Squirrels may have given medieval Britons leprosy

Humans may have caught leprosy from squirrels in medieval times, researchers say.

They studied human and red squirrel bones from archaeological sites in Winchester, southern England, and found they had closely related strains of the bacteria that causes it.

Leprosy is a chronic disease infectious between humans that attacks the skin, nerves and mucous membranes.

Armadillos carry it and are suspected of passing it on to humans. Some modern red squirrels in the UK also have it, but there have been no reported cases of transmission to humans.

It’s the first time a medieval animal has been identified as a host for the disease.

"The finding of leprosy in modern squirrels was surprising and then it's incredible that we found it in the medieval period," said study co-author Dr Sarah Inskip of the University of Leicester.

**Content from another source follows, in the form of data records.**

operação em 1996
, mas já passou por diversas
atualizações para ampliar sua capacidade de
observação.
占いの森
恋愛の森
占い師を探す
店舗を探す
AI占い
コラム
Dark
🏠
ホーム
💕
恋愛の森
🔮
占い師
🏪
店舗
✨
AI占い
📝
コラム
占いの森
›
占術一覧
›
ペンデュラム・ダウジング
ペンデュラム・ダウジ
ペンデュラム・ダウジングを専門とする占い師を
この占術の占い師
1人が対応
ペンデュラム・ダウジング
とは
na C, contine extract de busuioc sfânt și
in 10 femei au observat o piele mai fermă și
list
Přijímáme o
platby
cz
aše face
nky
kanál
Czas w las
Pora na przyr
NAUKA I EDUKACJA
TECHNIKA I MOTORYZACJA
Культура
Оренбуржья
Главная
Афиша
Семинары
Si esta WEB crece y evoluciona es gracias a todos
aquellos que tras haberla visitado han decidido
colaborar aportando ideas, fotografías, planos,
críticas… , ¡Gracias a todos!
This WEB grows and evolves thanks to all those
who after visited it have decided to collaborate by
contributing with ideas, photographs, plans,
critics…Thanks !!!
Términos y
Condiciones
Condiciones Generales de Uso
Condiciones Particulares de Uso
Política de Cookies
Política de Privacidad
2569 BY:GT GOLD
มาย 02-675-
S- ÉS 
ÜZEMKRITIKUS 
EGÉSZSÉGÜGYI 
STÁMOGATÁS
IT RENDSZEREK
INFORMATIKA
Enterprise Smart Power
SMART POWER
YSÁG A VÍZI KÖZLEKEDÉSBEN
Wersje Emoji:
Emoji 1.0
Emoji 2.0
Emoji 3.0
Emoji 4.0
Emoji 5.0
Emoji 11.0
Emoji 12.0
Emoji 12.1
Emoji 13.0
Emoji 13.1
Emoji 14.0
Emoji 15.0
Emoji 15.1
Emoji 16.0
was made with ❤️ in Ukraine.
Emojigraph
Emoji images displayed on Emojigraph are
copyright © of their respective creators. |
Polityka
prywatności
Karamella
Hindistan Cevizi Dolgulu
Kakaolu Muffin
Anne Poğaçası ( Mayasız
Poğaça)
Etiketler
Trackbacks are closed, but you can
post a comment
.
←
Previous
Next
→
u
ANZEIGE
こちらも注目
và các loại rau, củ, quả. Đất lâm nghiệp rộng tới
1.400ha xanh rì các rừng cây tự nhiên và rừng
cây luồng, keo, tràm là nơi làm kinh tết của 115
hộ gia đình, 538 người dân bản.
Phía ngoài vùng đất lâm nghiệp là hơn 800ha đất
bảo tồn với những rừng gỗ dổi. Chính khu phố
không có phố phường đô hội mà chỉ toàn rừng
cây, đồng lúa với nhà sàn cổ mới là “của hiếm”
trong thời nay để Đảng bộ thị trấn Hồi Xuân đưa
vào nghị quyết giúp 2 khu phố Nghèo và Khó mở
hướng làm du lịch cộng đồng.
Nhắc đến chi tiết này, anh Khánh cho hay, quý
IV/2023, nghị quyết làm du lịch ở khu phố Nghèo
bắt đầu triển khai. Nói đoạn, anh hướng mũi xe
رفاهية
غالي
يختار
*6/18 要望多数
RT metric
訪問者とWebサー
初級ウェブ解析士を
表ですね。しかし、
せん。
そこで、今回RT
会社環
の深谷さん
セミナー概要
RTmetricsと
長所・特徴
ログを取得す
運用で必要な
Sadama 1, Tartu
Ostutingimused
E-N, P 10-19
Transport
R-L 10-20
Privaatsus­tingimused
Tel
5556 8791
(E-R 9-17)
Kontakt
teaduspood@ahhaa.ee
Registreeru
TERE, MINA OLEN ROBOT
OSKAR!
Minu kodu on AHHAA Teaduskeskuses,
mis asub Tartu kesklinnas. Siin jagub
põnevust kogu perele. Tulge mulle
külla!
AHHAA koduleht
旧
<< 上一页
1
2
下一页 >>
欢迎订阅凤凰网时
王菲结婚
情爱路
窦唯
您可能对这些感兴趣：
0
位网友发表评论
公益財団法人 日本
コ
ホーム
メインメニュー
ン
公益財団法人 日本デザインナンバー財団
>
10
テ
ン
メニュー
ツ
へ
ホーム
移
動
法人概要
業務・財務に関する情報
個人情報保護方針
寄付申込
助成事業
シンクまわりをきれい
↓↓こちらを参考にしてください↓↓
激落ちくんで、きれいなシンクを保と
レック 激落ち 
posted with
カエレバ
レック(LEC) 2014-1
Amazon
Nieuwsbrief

"It really goes against the narrative that it was a human disease specifically," she said.

It's not clear whether squirrels in medieval times gave humans leprosy or the other way around.

But the shared strain suggests it was circulating between people and animals in the Middle Ages in a way that hadn’t been detected before, the researchers say.

Back then, squirrel fur was used as a fine lining for clothes and some people also had pet squirrels. They were particularly popular with women.

A depiction of a medieval woman playing with a red squirrel wearing a belled collar
A woman plays with a pet squirrel wearing a belled collar in the Luttrell Psalter, a book created in Lincolnshire, England, in the early 14th century [British Library Board]

The researchers studied 25 human and 12 squirrel samples.

The human remains came from a Winchester leprosarium (hospital for people with leprosy) and the squirrel remains from a nearby pit used by furriers.

Previous studies found that modern red squirrels from Scotland and Brownsea Island off the coast of southern England carry leprosy.

Public health England says the probability of humans catching it from squirrels is very low and there has never been a reported transmission.

Leprosy is one of the oldest recorded diseases in human history and is still present in Asia, Africa, and South America.

There are more than 200,000 new cases reported every year.

It's not known exactly how it spreads between people but prolonged, close contact with someone untreated, over many months, is needed to catch the disease.

“The history of leprosy is far more complex than previously thought,” said senior author of the study, Prof Verena Schünemann of the University of Basel in Switzerland.

“There has been no consideration of the role that animals might have played in the transmission and spread of the disease in the past, and as such, our understanding of leprosy’s history is incomplete until these hosts are considered."

Dr Stephen Walker, Associate Professor at London School of Hygiene and Tropical Medicine said: "There's no doubt that in certain circumstances animals do appear to play a role, but the size of that role in global terms of leprosy hasn't been delineated and I would agree, does need more work.

"I think it highlights that we still have a lot of work to do to understand the transmission of this ancient disease better, in our efforts to try and reduce the impact globally."

The study is published in the journal, Current Biology.